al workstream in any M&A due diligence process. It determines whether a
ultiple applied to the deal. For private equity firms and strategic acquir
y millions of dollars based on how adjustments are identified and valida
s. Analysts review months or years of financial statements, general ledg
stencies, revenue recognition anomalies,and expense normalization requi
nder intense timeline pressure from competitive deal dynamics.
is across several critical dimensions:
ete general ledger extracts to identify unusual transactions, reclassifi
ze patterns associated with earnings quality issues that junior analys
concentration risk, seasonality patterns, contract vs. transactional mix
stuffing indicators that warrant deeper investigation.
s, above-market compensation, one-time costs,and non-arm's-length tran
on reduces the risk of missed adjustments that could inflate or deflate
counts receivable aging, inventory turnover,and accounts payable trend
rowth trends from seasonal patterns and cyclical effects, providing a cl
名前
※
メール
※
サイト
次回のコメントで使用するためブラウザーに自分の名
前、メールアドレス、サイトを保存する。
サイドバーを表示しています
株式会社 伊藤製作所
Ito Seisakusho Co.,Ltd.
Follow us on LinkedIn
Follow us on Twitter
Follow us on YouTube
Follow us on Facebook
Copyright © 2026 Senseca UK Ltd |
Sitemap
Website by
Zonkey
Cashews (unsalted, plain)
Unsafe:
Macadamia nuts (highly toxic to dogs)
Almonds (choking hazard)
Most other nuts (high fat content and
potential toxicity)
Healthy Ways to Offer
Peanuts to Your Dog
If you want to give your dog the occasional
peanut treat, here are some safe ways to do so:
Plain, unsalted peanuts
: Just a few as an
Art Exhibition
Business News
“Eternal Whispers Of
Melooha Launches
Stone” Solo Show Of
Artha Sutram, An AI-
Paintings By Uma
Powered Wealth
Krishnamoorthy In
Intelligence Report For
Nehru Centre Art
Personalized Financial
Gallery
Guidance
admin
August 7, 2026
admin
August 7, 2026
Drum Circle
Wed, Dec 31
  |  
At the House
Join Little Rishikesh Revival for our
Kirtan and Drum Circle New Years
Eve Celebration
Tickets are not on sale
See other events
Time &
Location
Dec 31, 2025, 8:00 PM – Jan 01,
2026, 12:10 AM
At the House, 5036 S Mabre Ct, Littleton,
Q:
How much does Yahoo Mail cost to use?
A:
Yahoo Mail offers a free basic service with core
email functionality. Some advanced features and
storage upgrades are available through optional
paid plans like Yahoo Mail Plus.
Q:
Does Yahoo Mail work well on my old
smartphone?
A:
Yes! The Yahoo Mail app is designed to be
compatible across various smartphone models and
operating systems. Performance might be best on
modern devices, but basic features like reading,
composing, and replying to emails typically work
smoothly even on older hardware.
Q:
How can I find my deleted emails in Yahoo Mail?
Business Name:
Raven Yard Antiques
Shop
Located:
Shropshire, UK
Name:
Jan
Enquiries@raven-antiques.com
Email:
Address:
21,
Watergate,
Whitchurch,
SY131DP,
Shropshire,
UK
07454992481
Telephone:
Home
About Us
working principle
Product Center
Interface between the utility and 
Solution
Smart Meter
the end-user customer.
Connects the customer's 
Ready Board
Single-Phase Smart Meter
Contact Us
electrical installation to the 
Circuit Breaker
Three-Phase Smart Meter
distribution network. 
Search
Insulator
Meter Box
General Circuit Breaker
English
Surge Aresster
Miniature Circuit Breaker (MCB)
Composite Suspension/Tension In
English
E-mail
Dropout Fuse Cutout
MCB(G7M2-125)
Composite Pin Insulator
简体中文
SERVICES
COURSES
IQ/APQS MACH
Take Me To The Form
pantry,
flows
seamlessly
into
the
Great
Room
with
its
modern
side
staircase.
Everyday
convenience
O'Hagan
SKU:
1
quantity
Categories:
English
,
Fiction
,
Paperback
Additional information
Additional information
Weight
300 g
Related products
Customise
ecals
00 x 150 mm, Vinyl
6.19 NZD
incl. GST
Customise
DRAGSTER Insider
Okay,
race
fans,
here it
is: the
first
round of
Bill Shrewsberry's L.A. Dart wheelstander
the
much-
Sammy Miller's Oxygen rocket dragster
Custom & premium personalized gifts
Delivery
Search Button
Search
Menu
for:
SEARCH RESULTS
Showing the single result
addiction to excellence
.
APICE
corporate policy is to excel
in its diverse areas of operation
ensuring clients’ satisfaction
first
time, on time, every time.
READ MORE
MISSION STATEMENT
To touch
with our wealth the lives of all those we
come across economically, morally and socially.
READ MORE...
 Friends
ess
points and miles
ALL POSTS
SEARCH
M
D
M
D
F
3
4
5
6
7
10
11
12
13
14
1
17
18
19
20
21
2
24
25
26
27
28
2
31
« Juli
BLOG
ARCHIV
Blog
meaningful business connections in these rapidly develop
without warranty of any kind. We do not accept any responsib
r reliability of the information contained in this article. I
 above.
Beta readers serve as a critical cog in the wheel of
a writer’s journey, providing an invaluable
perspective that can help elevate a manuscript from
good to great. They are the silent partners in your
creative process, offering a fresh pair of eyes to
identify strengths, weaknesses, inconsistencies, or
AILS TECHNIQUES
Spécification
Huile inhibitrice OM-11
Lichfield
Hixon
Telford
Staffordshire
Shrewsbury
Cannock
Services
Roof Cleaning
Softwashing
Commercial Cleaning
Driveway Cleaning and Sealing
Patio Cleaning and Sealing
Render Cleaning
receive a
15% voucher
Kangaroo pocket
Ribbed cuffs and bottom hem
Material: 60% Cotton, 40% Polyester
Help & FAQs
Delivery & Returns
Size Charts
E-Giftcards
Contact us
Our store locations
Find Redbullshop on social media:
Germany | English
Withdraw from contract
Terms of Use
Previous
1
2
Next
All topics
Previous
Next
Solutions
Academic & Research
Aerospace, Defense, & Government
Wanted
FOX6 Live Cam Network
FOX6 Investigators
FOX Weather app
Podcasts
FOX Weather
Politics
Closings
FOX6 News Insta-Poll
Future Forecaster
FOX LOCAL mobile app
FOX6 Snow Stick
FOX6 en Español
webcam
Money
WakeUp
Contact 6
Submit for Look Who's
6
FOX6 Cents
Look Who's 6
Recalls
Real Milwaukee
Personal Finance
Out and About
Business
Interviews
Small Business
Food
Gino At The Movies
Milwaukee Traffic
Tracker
◆ ◆ ◆ ◆
◆ WORK TASK ◆
If a line comes after the one with "s. Analysts review", leave it out; reproduce exactly every line of the material from the first up to and including that one.

◆ OUTPUT FOR THIS EXERCISE ◆
al workstream in any M&A due diligence process. It determines whether a
ultiple applied to the deal. For private equity firms and strategic acquir
y millions of dollars based on how adjustments are identified and valida
s. Analysts review months or years of financial statements, general ledg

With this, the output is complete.